Morphological distributions of the two samples are shown in Figure 1. Results show that samples have different particle sizes, both in number and in volume. No differences were found in the shape as can be seen in the “aspect ratio” distribution, which indicates the ratio between particle width and length.
Figure 1. Size and shape parameter distributions for Sample 1 (blue) and Sample 2 (orange) particles. Left: Number size distribution; Center: Volume size distribution: Right: Aspect ratio distribution
Chemical analysis
Raman spectra of individual particles were collected for each sample and compared to a library of Reference spectra. Reference spectra for Raman analysis were obtained from pure materials. Spectra were collected with a 785 nm laser (20 mW) illuminating a 2 μm spot size at 50x magnification. The results of correlation against the library of pure polymorph spectra revealed the presence of the two polymorphs in both samples and allowed us to obtain their proportions as number percentages (Figure 2).
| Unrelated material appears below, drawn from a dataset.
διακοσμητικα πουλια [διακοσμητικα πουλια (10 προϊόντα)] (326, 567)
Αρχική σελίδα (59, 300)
Figure 2. Classification based on chemistry and quantification of the polymorphs A and B proportions in the two samples.
Sample 1 shows about 35% of Polymorph A and 65% of B, while Sample 2 shows about 14% of Type A and 86% of B. A correlation score of greater than 0.8 was required for a positive identification as either Polymorph A or Polymorph B.
Examples of particles with different morphology analyzed by Raman are shown in Figure 3.
Figure 3: Raman spectra collected from example particles and correlation score obtained by spectra comparison with reference spectra used to create the library
Conclusion
Morphologically Directed Raman Spectroscopy MDRS provided a suitable solution to chemically identify multiple polymorphs in a sample and determine the relative proportions of each particle type. Moreover, a morphological description of each chemically-identified component was then generated in terms of size and shape distributions, using the data from the automated image analysis.
These results confirms that the two different synthesis protocols have led to different proportions of polymorphisms in the sample and could generate different behaviors of the API in the final formulation.